I found certain discrepancies (really? can't believe it!) between plans and photos. In the images I have the three wings have ailerons, but in the plan I was using the middle one doesn't. The plan also shows a spinner that I liked, but is not present in the photos.

For the front fuselage I used a leftover spinner from the AMT/ERTL B-35, which I drilled for the Anzani cylinders, shortened a bit and glued to the firewall. The transition was smoothed with 10 min. epoxy. The interior got a seat made of plasticard with the bottom drilled with many perforations as per references. The dashboard was also made from plastic sheet, drilled and backed with black paper. Rudder bar, stick and fuel hand pump were also simulated. Nothing fancy, just a suggestion. The cockpit coaming was made bending stretched sprue and painting it leather, gluing it later.

The engine cowl was painted Testors aluminum while the airframe was airbrushed with acrylic paint.
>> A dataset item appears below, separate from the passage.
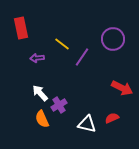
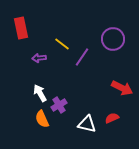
purple arrow: moved 2 px right
white arrow: rotated 12 degrees clockwise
The cylinder heads were fabricated chucking a piece of plastic tube in the dremmel and scoring it with the Olfa P cutter. Then stretched sprue was added on the cylinder sides, brass rod as the intake and bent solder as the exhaust. They are tiny, but they were not really difficult to make.

For the wings I tried something that may work better for another projects: I used corrugated plastic sheet, sanded down. Since the Pensuti didn't have that many ribs, it looks a little weird.

Fortunately this time just one decal has to be sourced: the Italian tricolore on both sides of the rudder. I found a donor decal sheet and cut it to shape.

Rigging was done with stretched sprue, instead of my usual method of monofilament. Both looked a bit out of scale, but in this particular case, given the minute size of the model, I found the sprue easier to deal with than the fishing line.

Also in this size all the glue boo-boos and paint blotches are really visible under the implacable eye of the digital camera, but the results are convincing enough for the naked eye (mine, that's it).

This little piece of three-layer flying lasagna is made out of more than 70 individual pieces. If you count the sections of plastic for rigging, the count runs higher. The building process was an enjoyable one, in spite of the small size of both, the parts and my patience.

Isn't it a nice tiny piece from the past?